Do you like ER or ICU better?

Specialties Emergency

Published

I am just wondering if there are any nurses out there that have worked in both the ER and the ICU? If so which did you like better and why? I have never worked in the ER but i have worked in a general ICU and a CVICU and enjoyed both. I will be starting a critical care program soon and will have the opportunity to to choose to go back to working in an ICU setting or the ER. I've always thought that I would like the ER but since I have never worked in that area I am nervous.

Specializes in Trauma/ED.

We keep hearing about how things are where "PMFB-RN" works but to everyone else, just know that this is not how it is in most hospitals in the country...listen to everyone else on this thread not "PMFB-RN" when you want to know what it's actually like. Unless you are going to work with PMFB-RN where only ICU nurses know their head from a hole in the ground :-)

Specializes in ICU, CVICU, Surgical, LTAC.

I didn't post this thread to turn it into a war between ICU and ED nurses. I have worked as an ICU nurse so I am well aware of their duties and responsibilities, as well as thier talents and mishaps. I have always been interested in ED nursing. I was simply looking for a comparison from nurses that have worked in both specialties. Im sure that different hospitals across the country utilize their ICU and ED nurses differently.

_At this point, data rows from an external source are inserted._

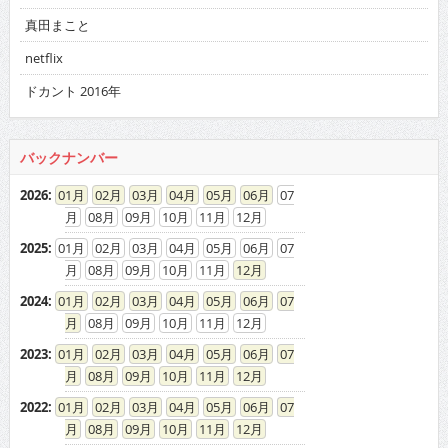
真田まこと
netflix
ドカント 2016年
バックナンバー
2026
:
01
02
03
04
05
06
07
08
09
10
11
12
2025
:
01
02
03
04
05
06
07
08
09
10
11
12
2024
:
01
02
03
04
05
06
07
08
09
10
11
12
2023
:
01
02
03
04
05
06
07
08
09
10
11
12
2022
:
01
02
03
04
05
06
07
08
09
10
11
12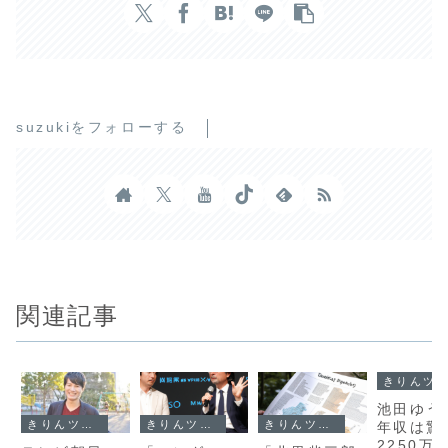
suzukiをフォローする
関連記事
きりんツール１
池田ゆう
きりんツール１
きりんツール１
きりんツール１
年収は驚
2250万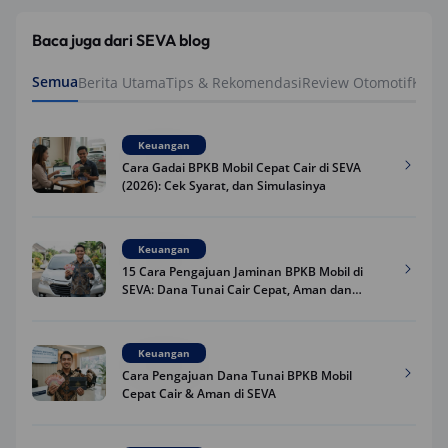
Baca juga dari SEVA blog
Semua
Berita Utama
Tips & Rekomendasi
Review Otomotif
Keua
Keuangan
Cara Gadai BPKB Mobil Cepat Cair di SEVA
(2026): Cek Syarat, dan Simulasinya
Keuangan
15 Cara Pengajuan Jaminan BPKB Mobil di
SEVA: Dana Tunai Cair Cepat, Aman dan
Praktis
Keuangan
Cara Pengajuan Dana Tunai BPKB Mobil
Cepat Cair & Aman di SEVA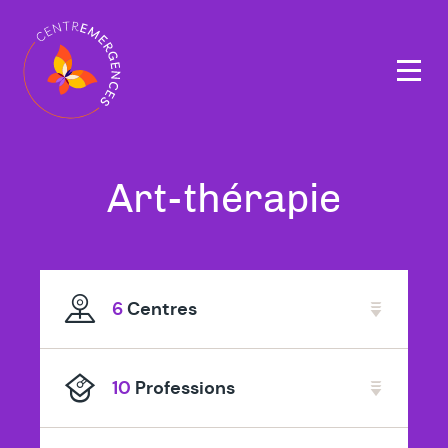
Navigation
principale
Tous
à
Art-thérapie
nos
Rume
thérapeutes
6
Centres
spécialisé
en
10
Professions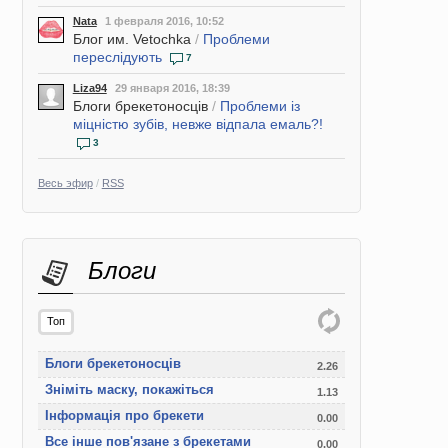
Nata
1 февраля 2016, 10:52
Блог им. Vetochka
/
Проблеми
переслідують
7
Liza94
29 января 2016, 18:39
Блоги брекетоносців
/
Проблеми із
міцністю зубів, невже відпала емаль?!
3
Весь эфир
/
RSS
Блоги
Топ
Блоги брекетоносців
2.26
Зніміть маску, покажіться
1.13
Інформація про брекети
0.00
Все інше пов'язане з брекетами
0.00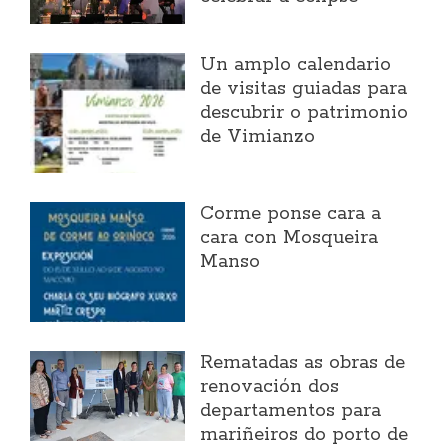
Un amplo calendario
de visitas guiadas para
descubrir o patrimonio
de Vimianzo
Corme ponse cara a
cara con Mosqueira
Manso
Rematadas as obras de
renovación dos
departamentos para
mariñeiros do porto de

For anyone else that reads this thread I apoligize that this is what has become of it. I truly hope that I can get some more positve feedback and if anyone wants to post their experiences whether they be positive or negative, hopefully we can refrain from disrespecting other nursing specialties to make ourselves look better. I personally would never want to work with any nurse, be it in ICU or ED that has the "better than thou complex." I appreciate all feedback, but hopefully if anyone has anything negative to say it will be about their own specialty. No offense to anyone who has posted thus far. I am just hoping to turn this thread in a more positive direction....if that is at all possible.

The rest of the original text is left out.